EXERCISE GOAL:
Reproduce every record below exactly as written, but leave out any pictures.

RECORDS FOR THE TASK:

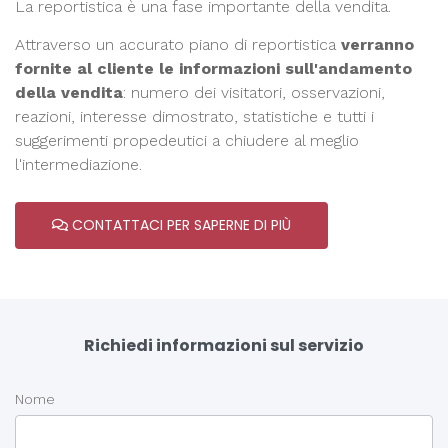
La reportistica è una fase importante della vendita.
Attraverso un accurato piano di reportistica
verranno
fornite al cliente le informazioni sull'andamento
della vendita
: numero dei visitatori, osservazioni,
reazioni, interesse dimostrato, statistiche e tutti i
suggerimenti propedeutici a chiudere al meglio
l'intermediazione.
CONTATTACI PER SAPERNE DI PIÙ
Richiedi informazioni sul servizio
Nome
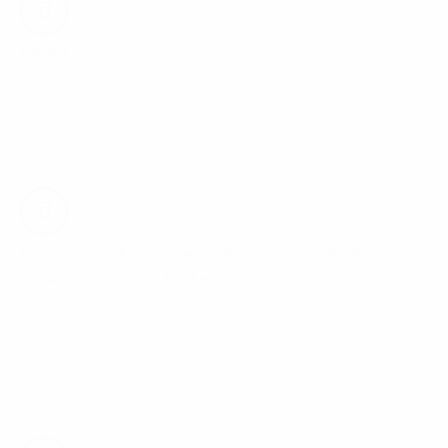
Estetik cazibə:
Akrilik süni daş öz rəng çalarları, naxışları və unikal gözəlliyi
ilə mətbəxinizdə təkrarolunmaz gözəllik yaradır. Bu unikal
materialın köməyi ilə İnteryerinizə lüks, istilik və rahatlıq hissi
əlavə edin.
®
Hanex
– markasının termoform xüsusiyyəti ilə
imkanlar dünyasını kəşf edin!
Termoforminq – Akrilik süni materiallarda unikal formalar və
əyrilər yaratmağa xidmət edən innovativ texnologiyadır.
Layihələrinizdə istifadə edə biləcəyiniz Hanex – Akrilik süni
daşlarının imkanları yalnız xəyal gücünüzlə məhdudlana
bilər.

SOLUTION:
La reportistica è una fase importante della vendita.
Attraverso un accurato piano di reportistica
verranno
fornite al cliente le informazioni sull'andamento
della vendita
: numero dei visitatori, osservazioni,
reazioni, interesse dimostrato, statistiche e tutti i
suggerimenti propedeutici a chiudere al meglio
l'intermediazione.
CONTATTACI PER SAPERNE DI PIÙ
Richiedi informazioni sul servizio
Nome
Estetik cazibə:
Akrilik süni daş öz rəng çalarları, naxışları və unikal gözəlliyi
ilə mətbəxinizdə təkrarolunmaz gözəllik yaradır. Bu unikal
materialın köməyi ilə İnteryerinizə lüks, istilik və rahatlıq hissi
əlavə edin.
®
Hanex
– markasının termoform xüsusiyyəti ilə
imkanlar dünyasını kəşf edin!
Termoforminq – Akrilik süni materiallarda unikal formalar və
əyrilər yaratmağa xidmət edən innovativ texnologiyadır.
Layihələrinizdə istifadə edə biləcəyiniz Hanex – Akrilik süni
daşlarının imkanları yalnız xəyal gücünüzlə məhdudlana
bilər.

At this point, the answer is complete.